Jonathan Daniel Gardner's literary, dialogue-forward piece "I Don't Know Anyone Here" stuck with the editorial team when we encountered it, its negative spaces holding a surprising impact as it prickles at the edges of internal explorations we don't always see in stories: the distinct tension between public presentation and authenticity; of self-knowledge and emotional evasion. Read on to hear our chat with the author below.


What makes you keep writing, even when it's hard?

Two stick figures hold hands in front of a large-headed monster in a city.

Honestly, I don’t write when it’s hard. When it’s working, it’s obsessive. When it isn’t, no amount of discipline will make it happen.
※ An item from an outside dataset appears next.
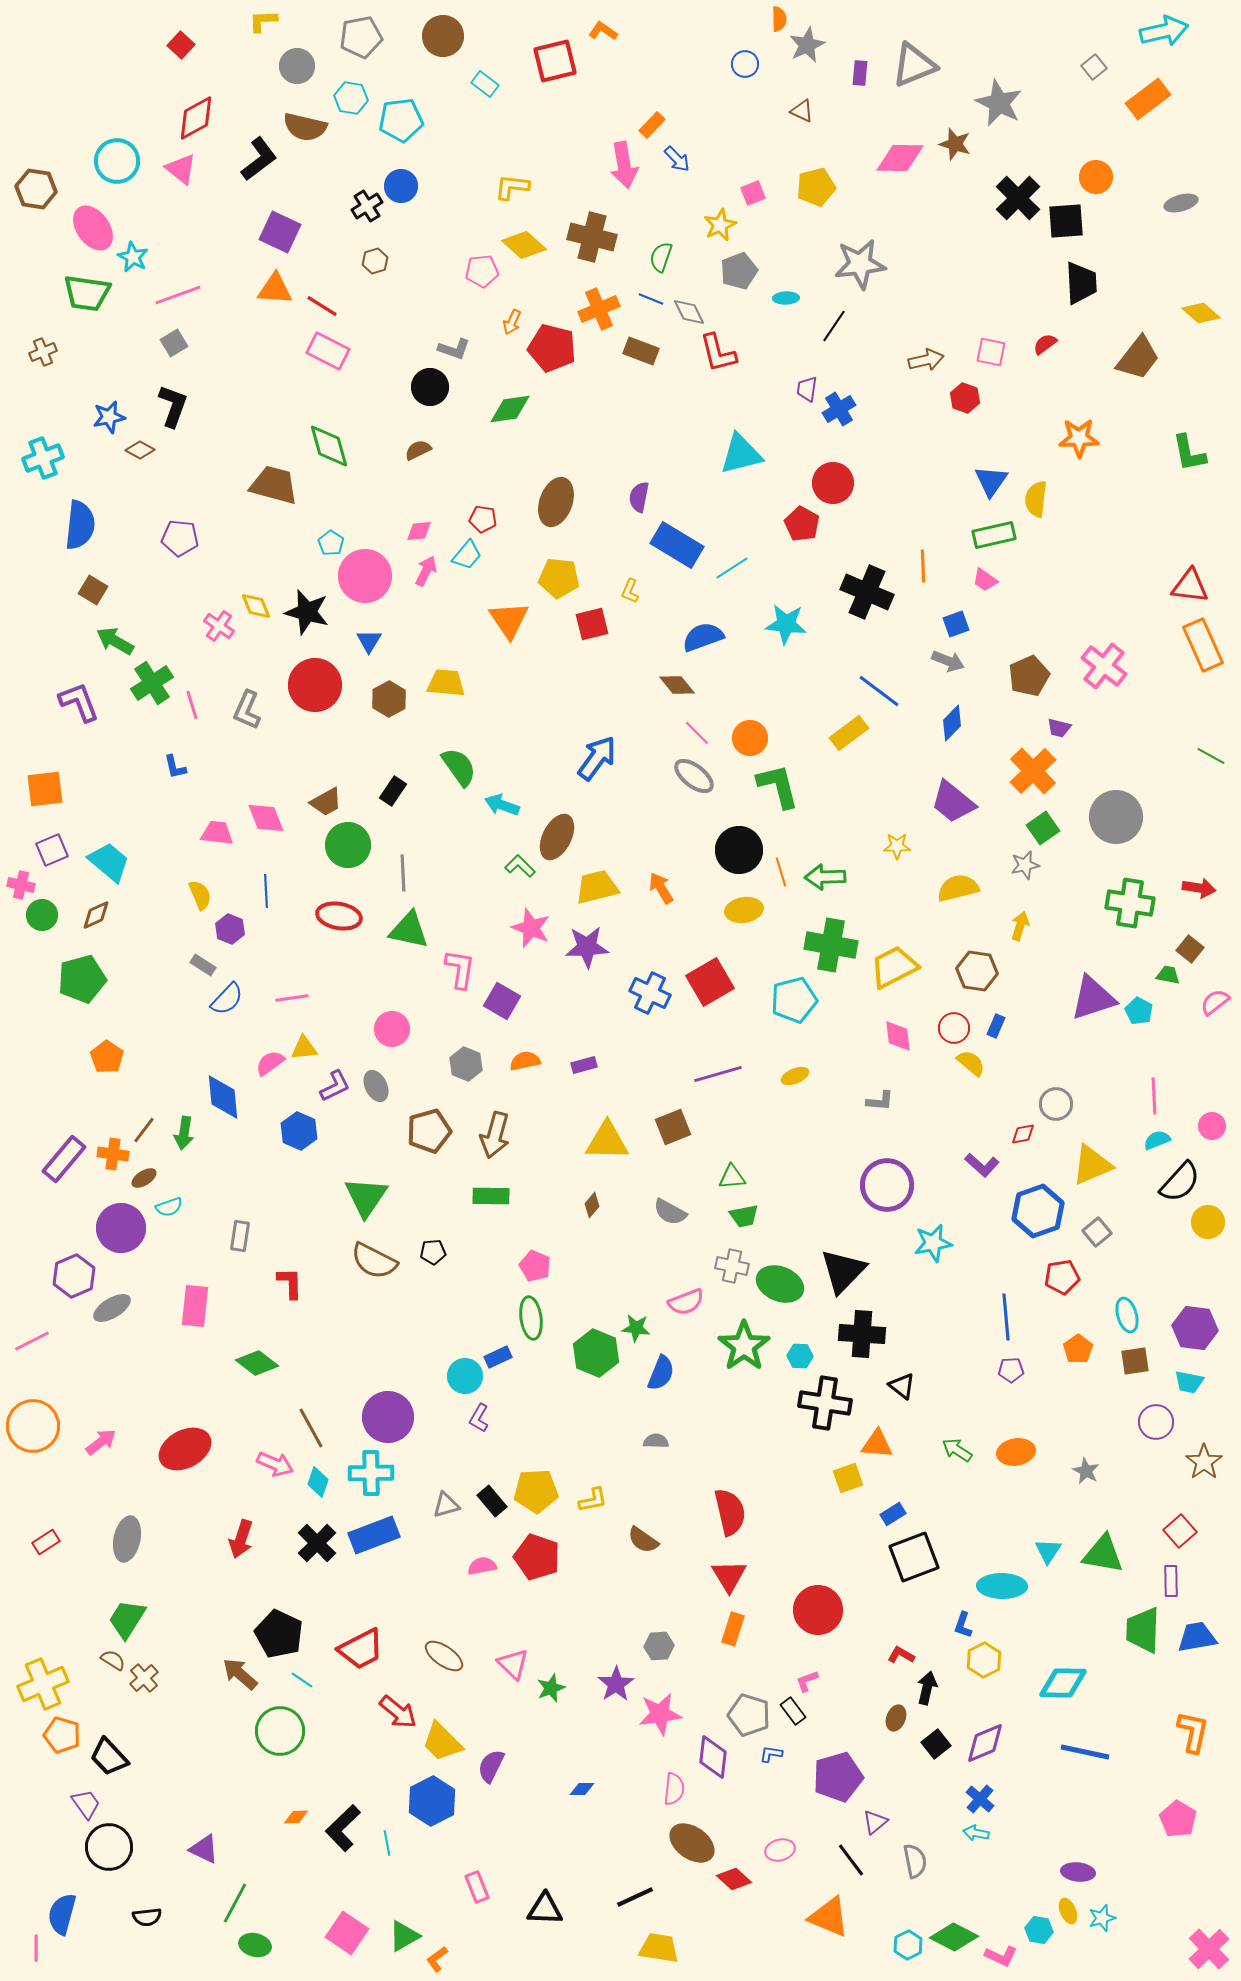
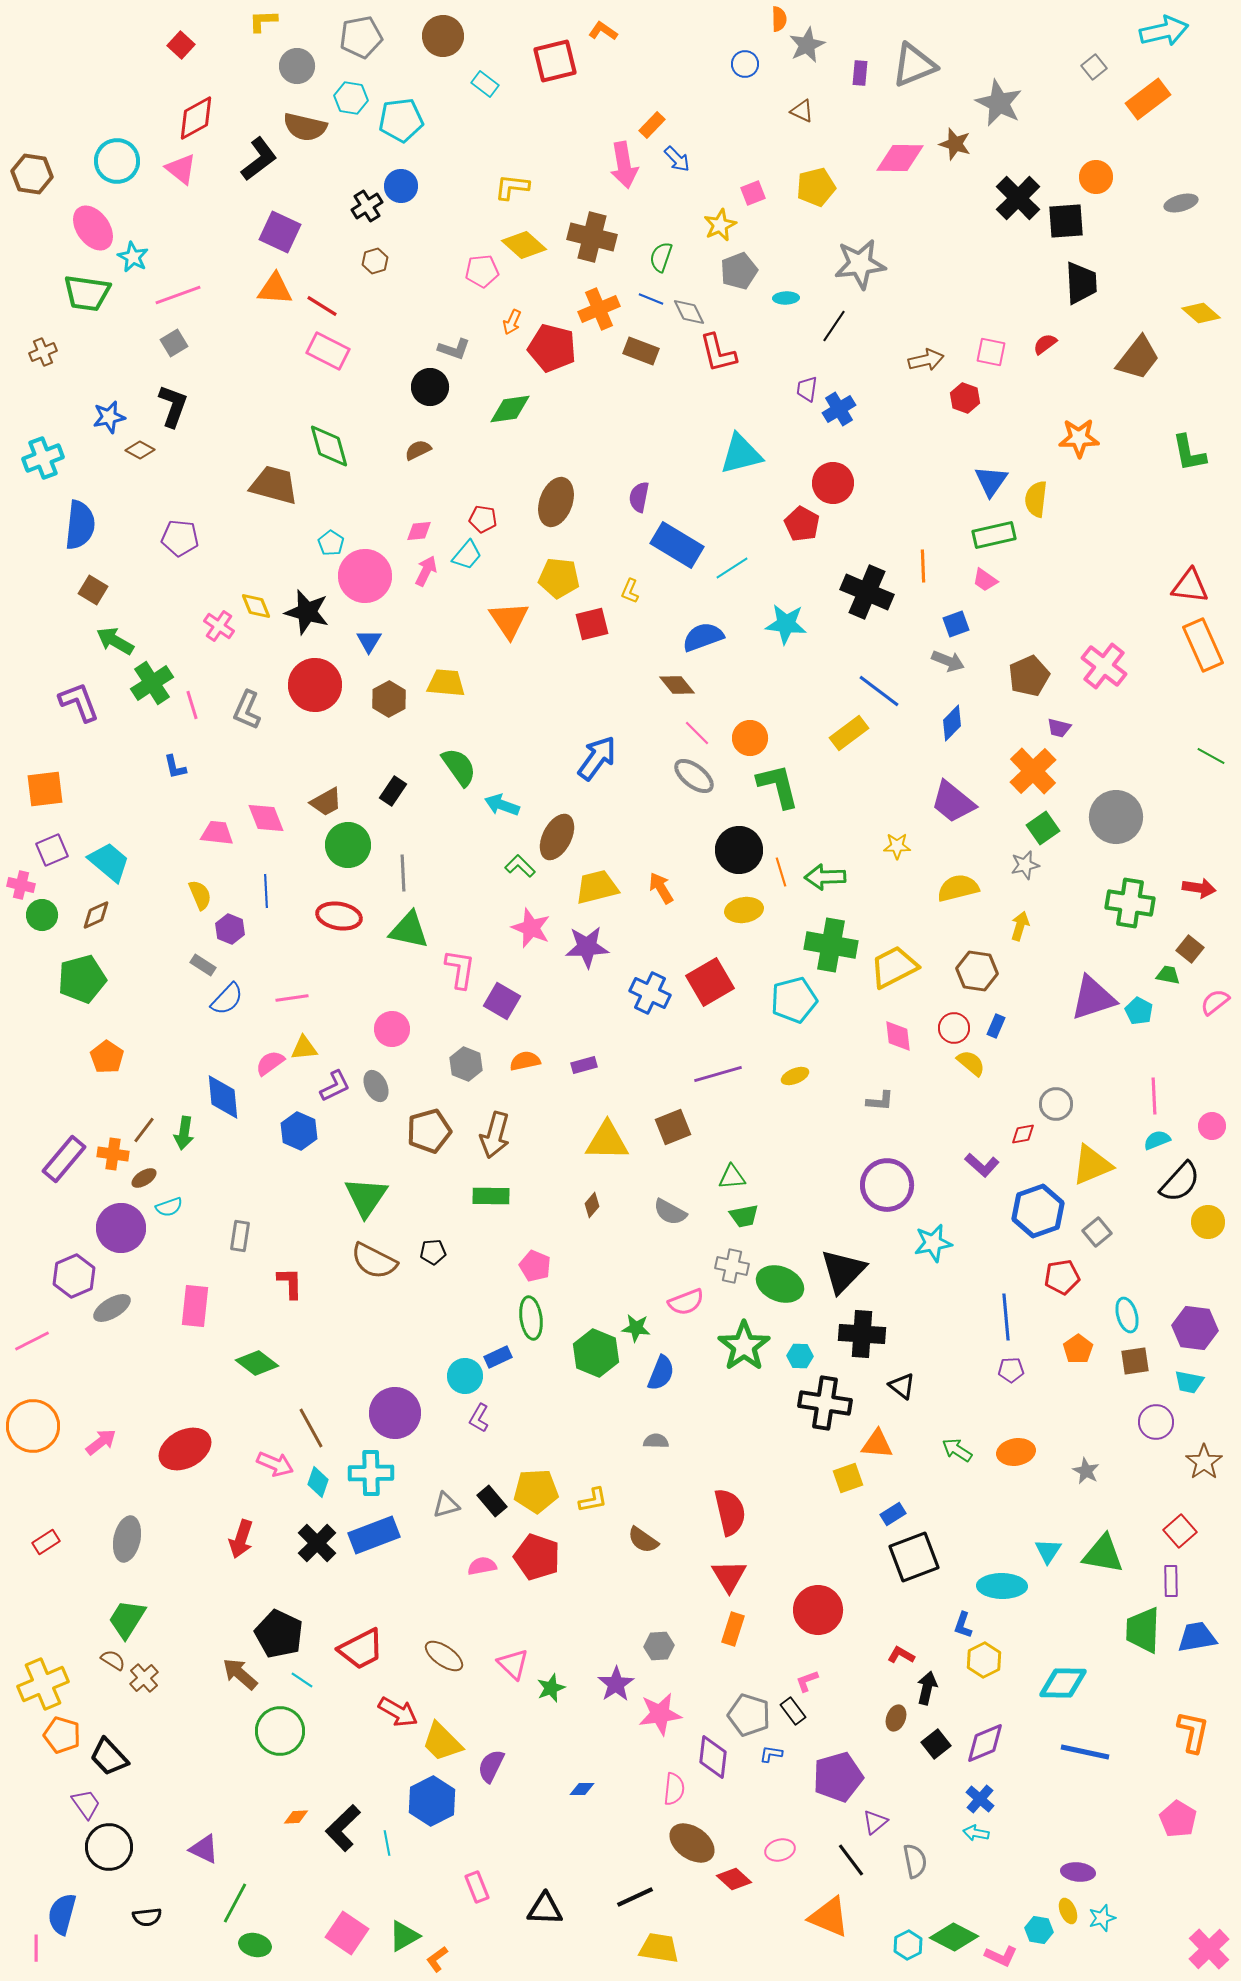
brown hexagon at (36, 189): moved 4 px left, 15 px up
purple circle at (388, 1417): moved 7 px right, 4 px up
red arrow at (398, 1712): rotated 9 degrees counterclockwise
What I’ve learned is to stay available instead of forcing it. I keep notes, collect lines, pay attention to people. I do other creative work that keeps my attention sharp. I play guitar, cook something complicated without a recipe, or paint terrible stick figure paintings. Writing is the only one I expect anything from, so when it returns, I follow it until it runs out.


Advice on creating that you’ve learned by trial and error.
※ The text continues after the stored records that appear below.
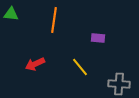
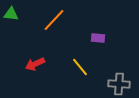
orange line: rotated 35 degrees clockwise
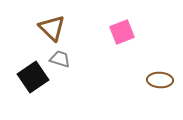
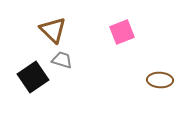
brown triangle: moved 1 px right, 2 px down
gray trapezoid: moved 2 px right, 1 px down
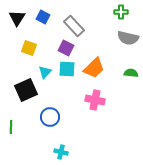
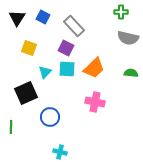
black square: moved 3 px down
pink cross: moved 2 px down
cyan cross: moved 1 px left
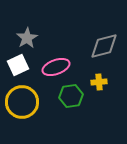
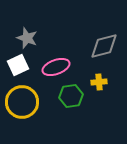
gray star: rotated 20 degrees counterclockwise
I don’t think process is transferable. I tried to copy other writers’ routines for years and mostly just felt guilty about failing at them. Eventually I realized my aspirations to be disciplined didn’t matter much. What mattered was whether pages existed. So the lesson was to stop trying to look like a responsible writer and focus on whatever method actually produces pages.
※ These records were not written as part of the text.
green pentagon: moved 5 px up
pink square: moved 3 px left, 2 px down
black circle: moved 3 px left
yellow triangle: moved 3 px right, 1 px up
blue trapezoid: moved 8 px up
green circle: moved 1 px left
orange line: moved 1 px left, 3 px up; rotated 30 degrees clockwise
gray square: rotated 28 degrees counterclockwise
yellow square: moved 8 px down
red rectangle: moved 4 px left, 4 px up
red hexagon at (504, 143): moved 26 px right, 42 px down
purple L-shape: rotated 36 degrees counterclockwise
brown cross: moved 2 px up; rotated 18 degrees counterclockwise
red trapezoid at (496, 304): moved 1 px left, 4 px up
What's your favorite underappreciated novel or short story (a work you never hear anyone else talking about)?

A Cool Million by Nathanael West. It’s one of the funniest and most vicious books I’ve ever read. I’m sure other people like it. I’ve never met them.


Do you have a favorite book on writing or creating that's been a helpful resource?

A book that stuck with me was Stand Still Like the Hummingbird by Henry Miller. I read it when I was about twenty-one, working a terrible 8-5 job in document control for Flowserve. My personal protest against the place was refusing to eat in the break room. I would sit in my car in the parking lot eating a pickle and mustard sandwich in the middle of a Virginia summer while reading Miller essays about art and the artist. A lot of those essays shaped how I think about creativity. He had a way of describing the artist as someone who stays available for the work instead of trying to force it. Unfortunately, some of his condescension rubbed off on me too, and I’ve spent a lot of years trying to unlearn that part.


If you were a cryptid, what would your name be and what would you eat?

Jonfin. I’d eat Rio Red grapefruits and avoid eye contact.


What other lit journals are you into right now (and what do you like about them)?

Stanchion is run by Jeff Bogle, who appears to do absolutely everything for the magazine himself. Editing, publishing, promoting the work, keeping the whole thing moving forward. It’s the kind of effort that makes you realize how much of the literary world runs on one person deciding to care about it every day. He also has great taste in music, which is absolutely connected to the editorial sensibility.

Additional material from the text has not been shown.